Apple Picking at Éragny-sur-Epte
Unlike Pierre-Auguste Renoir, who turned back to inspiration from classical art, Camille Pissarro (1830-1903) always remained open to the new ideas of younger artists, and adopted the novel Neo-Impressionist style which was emerging in the mid 1880s. He met Georges Pierre Seurat and Paul Signac (1863-1935) in autumn 1885, and his friendship and allegiance would prove to be invaluable to these younger artists, for he argued strongly for their inclusion in the Impressionist group shows, which many of the older members resisted. After Seurat had painted a substantial part of Un Dimanche après-midi à l´Île de la Grande Jatte , he showed it to Pissarro. Pissarro offered some criticism, but allowed himself in turn to be influenced by the younger artist. Apart from their style, they were disliked by some of the group for their commitment to anarchist political principles, which had grown in popularity in France, and which Pissarro himself espoused from the mid 1880s. Any association with radical politics was felt by some of the artists to threaten the cautious acceptance which the Impressionist style had so recently gained among bourgeois Parisian collectors. Thus at the last group show in 1886, Claude-Oscar Monet and Renoir were absent because works by Seurat and Signac were included. However, this disagreement did not sour the relations between Pissarro, Monet and Renoir, who at this time were meeting regularly at monthly Impressionist dinners at the Café Riche in Paris. Execution or brushwork was considered unimportant by the Neo-Impressionists, as Pissarro explained:
"originality consists solely in the character of the drawing and the vision of each artist."
The descriptive, individualistic style of touch, associated with Impressionism, was dubbed romantic by the Neo-Impressionists, who sought a more impersonal, mechanical touch to eliminate such gestural individualism from their work. Thus personal originality, which had for so long been linked with a personally distinctive style in brushwork, was rejected in favour of a more restrained and anonymous handling. This aim was in keeping with the cooperative ideals of anarchist politics. "Apple Picking at Éragny-sur-Epte" La Cueillette de pommes, Éragny-sur-Epte (1888) is in the Pointillist style. His palette for this work probably included:
- cadmium yellow.
- cobalt violet.
- cobalt blue.
- emerald green.
- chrome green.
Pissarro advised his student Paul Cézanne, "Never paint except with the three primary colours (red, yellow and blue) and their derivatives." The white of the primed canvas shows up amongst the reds, yellows and blues of the shadows in the grass adding to their brilliance. The contrasting colours green and red stand out. In a letter written in 1886 Pissarro explained that he was looking for:
"A modern synthesis of methods based on science, that is, based on the theory of colours developed by Chevreul, on the experiments of Maxwell and the measurements of O.N. Rood; to substitute optical mixture for the mixture of pigments, which means to decompose tones into their constituent elements, because optical mixture stirs up luminosities more intense than those created by mixed pigments."
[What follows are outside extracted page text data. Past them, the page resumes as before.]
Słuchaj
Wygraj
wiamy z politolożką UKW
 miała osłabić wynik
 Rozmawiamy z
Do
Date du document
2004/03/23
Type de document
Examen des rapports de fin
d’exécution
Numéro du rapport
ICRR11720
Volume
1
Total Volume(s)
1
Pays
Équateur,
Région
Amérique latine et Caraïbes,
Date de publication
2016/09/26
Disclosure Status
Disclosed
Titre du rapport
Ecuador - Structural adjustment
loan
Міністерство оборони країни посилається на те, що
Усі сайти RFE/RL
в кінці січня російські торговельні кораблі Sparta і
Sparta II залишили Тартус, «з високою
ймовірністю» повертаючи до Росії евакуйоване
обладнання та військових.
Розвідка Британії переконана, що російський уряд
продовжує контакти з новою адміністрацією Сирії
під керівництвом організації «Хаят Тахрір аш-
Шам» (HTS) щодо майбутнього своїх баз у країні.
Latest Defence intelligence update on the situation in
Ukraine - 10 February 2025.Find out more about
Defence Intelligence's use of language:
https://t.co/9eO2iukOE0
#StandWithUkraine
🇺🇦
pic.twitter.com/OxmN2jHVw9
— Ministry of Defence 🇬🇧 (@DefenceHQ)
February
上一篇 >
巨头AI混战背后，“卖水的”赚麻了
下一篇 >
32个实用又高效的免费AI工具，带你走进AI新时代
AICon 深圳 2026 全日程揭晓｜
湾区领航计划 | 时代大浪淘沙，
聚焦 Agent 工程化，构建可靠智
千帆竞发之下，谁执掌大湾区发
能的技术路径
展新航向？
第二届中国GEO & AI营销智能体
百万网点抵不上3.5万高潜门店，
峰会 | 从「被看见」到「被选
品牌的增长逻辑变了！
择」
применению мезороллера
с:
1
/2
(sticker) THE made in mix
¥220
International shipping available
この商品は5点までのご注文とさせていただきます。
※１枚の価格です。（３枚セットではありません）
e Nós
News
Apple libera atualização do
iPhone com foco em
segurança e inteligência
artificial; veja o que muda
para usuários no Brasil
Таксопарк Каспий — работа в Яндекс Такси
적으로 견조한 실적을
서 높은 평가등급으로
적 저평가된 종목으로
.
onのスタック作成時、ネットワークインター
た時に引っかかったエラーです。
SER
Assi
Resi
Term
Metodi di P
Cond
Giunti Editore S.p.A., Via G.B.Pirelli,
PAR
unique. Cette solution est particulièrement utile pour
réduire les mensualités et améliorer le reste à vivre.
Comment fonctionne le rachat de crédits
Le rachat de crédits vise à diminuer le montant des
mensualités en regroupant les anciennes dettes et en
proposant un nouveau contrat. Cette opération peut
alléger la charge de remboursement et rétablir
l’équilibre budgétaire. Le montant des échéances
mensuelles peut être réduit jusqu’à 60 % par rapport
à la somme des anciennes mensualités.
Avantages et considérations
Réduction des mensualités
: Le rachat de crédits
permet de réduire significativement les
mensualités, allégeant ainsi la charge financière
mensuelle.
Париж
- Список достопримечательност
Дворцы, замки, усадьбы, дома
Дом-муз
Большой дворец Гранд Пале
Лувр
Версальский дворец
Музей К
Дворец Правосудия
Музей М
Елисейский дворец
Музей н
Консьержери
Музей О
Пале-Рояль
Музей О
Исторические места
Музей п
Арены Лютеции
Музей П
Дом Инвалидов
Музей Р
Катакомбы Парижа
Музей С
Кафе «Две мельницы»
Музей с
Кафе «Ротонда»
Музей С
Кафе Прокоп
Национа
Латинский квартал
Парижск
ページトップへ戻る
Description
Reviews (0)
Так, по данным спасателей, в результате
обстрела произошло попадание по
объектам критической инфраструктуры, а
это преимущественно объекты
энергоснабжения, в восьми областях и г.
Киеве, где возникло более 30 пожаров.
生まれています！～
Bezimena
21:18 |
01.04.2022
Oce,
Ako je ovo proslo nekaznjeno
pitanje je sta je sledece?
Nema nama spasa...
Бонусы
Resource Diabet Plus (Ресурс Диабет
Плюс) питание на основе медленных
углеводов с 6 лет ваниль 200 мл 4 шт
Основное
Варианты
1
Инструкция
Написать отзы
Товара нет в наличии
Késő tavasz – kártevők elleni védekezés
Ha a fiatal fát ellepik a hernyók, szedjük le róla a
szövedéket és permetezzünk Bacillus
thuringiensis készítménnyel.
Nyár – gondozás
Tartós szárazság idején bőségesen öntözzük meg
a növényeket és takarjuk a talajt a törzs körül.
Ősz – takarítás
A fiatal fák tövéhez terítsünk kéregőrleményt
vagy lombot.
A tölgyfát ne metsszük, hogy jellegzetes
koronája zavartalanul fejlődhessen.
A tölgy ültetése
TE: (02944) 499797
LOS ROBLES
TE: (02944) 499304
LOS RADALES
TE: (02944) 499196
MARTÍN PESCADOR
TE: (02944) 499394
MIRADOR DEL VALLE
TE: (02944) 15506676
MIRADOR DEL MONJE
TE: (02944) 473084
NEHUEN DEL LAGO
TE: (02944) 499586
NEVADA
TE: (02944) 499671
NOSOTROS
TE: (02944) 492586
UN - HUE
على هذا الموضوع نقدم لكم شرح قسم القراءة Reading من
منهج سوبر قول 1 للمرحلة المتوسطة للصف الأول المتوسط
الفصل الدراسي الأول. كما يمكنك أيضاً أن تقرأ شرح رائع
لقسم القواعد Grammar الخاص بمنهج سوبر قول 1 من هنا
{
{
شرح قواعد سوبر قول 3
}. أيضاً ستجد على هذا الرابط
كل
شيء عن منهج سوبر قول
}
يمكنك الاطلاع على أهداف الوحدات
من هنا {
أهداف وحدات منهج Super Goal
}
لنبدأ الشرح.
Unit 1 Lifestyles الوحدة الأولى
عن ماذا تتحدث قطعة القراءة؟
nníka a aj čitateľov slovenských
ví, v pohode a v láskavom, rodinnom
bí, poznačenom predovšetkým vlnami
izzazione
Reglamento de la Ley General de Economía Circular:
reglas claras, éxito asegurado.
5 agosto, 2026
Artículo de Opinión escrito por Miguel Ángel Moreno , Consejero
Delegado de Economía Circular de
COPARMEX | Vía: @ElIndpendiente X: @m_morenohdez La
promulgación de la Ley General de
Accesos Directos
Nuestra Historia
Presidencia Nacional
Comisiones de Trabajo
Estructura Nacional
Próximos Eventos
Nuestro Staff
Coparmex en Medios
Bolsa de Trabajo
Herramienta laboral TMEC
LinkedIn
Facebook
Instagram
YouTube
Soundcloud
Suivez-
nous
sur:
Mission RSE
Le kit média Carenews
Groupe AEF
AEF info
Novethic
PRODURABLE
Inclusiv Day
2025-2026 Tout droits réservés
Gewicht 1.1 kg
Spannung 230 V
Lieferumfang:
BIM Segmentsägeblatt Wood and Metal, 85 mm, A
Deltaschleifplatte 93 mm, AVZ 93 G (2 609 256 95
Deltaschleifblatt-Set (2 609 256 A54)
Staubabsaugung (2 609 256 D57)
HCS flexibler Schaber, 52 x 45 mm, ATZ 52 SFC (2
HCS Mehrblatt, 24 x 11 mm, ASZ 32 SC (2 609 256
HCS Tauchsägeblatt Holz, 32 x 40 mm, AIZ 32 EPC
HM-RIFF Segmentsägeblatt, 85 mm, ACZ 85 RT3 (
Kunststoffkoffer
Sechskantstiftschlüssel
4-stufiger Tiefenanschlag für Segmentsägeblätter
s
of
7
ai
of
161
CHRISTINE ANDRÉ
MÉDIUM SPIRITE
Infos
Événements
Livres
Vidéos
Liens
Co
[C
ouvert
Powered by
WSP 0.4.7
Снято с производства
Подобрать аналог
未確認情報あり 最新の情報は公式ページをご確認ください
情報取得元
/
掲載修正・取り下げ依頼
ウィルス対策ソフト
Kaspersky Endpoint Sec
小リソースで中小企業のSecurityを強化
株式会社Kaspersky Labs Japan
Of the individual touches of bright pigment on the canvas in "Apple Picking at Éragny-sur-Epte", few are completely round: the uniform-sized touches of colour are the shape of small brushes, tiny rectangular blocks which build up to form a dense mosaic on the surface of the picture; and as in Seurat's painting, the brushmarks vary in direction, following form and indicating changes of plane. The tree trunk in "Apple Picking at Éragny-sur-Epte" is executed with long vertical strokes of colour. in contrast to the criss-cross hatching of the grass. On Pissarro's figures, direction of touch, curved to follow the form, gives substance to his figures and helps to separate them out from the background.
The painting is owned by the Dallas Museum of Art.